The Association of Organic Consumers in Iceland has criticised the country’s agriculture industry at a conference this week. One of the group’s board members said in a speech that it is all-but impossible to buy chicken, pork and eggs which were not raised intensively on factory farms.
Oddny Anna Bjornsdottir told guests at the conference this week (which is a part of the Green April campaign) that Icelandic consumers have almost no choice at all when it comes to organic meat and dairy products. While organic lamb is available in specialist health food stores, farmers markets and very occasionally in the supermarkets; there is nothing else on the market, she said.
The conditions and upbringing of Icelandic farm animals have been in the headlines recently like never before and Bjornsdottir puts it down to a national awakening among consumers who increasingly want to buy products from animals with a free range and organic background. Only two slaughter houses in Iceland are certified to process organically reared meat, Visir.is reported.
Bjornsdottir believes that Icelanders have fallen into the same trap with agriculture as they did with many other environmental issues in the past: the assumption that a small nation of people living in a large and unpolluted country automatically means that serious environmental/agricultural problems do not exist in Iceland. She says, on the other hand, that this is changing slowly; despite the fact that the country is far behind its neighbours when it comes to factory farming.

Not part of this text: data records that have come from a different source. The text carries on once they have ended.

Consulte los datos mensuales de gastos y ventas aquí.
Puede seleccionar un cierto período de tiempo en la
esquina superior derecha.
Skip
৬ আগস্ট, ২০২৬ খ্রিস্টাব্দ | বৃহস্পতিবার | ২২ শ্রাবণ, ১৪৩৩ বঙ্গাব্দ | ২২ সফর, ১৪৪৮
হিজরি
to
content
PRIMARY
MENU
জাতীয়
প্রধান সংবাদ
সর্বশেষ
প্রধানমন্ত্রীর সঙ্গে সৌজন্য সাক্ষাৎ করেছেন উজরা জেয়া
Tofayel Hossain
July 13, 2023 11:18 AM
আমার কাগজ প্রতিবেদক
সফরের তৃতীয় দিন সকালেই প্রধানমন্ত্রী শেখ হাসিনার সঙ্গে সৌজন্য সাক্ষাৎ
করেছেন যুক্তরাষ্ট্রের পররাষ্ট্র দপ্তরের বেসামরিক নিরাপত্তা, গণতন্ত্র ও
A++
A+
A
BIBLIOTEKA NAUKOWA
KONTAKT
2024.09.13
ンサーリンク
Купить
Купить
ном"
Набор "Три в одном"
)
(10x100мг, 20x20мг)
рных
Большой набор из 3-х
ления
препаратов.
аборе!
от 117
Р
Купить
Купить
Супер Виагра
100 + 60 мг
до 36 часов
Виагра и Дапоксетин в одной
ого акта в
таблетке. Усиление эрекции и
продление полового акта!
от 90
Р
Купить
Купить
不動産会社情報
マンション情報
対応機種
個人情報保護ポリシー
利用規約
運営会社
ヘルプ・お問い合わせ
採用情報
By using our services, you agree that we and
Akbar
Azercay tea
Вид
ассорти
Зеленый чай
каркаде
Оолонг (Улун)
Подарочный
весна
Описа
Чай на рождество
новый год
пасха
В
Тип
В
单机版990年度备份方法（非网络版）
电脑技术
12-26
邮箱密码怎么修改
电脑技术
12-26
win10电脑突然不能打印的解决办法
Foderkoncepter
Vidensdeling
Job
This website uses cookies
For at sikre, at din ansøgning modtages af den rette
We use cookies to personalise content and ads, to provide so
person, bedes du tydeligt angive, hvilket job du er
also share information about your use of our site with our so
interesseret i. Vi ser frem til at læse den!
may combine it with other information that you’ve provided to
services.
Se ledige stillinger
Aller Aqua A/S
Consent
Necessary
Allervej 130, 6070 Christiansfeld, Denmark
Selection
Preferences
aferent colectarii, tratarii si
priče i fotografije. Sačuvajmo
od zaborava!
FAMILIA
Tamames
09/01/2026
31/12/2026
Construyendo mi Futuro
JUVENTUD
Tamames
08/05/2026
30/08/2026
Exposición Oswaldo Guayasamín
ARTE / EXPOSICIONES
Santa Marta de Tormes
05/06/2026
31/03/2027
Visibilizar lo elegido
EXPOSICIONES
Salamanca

To illustrate the problem, Bjornsdottir points out that very nearly all chicken meat in Iceland comes from intensively reared, caged birds and the same goes for 85 percent of eggs. Even the 15 percent free range eggs fall short of organic standards and usually come from barn birds.
She named five producers of organic lamb and three more who plan to start this year. There are three organic beef producers. Organic pork buyers will need to go direct to farmers, she says; as 90 percent of the country’s pork meat comes from just three factory farms.
Chicken is available in small amounts from the producers of ‘free range’ eggs; but even they are not ‘free range’ enough.
The pressure is mounting from concerned consumers and a shift in the market appears to be in the air.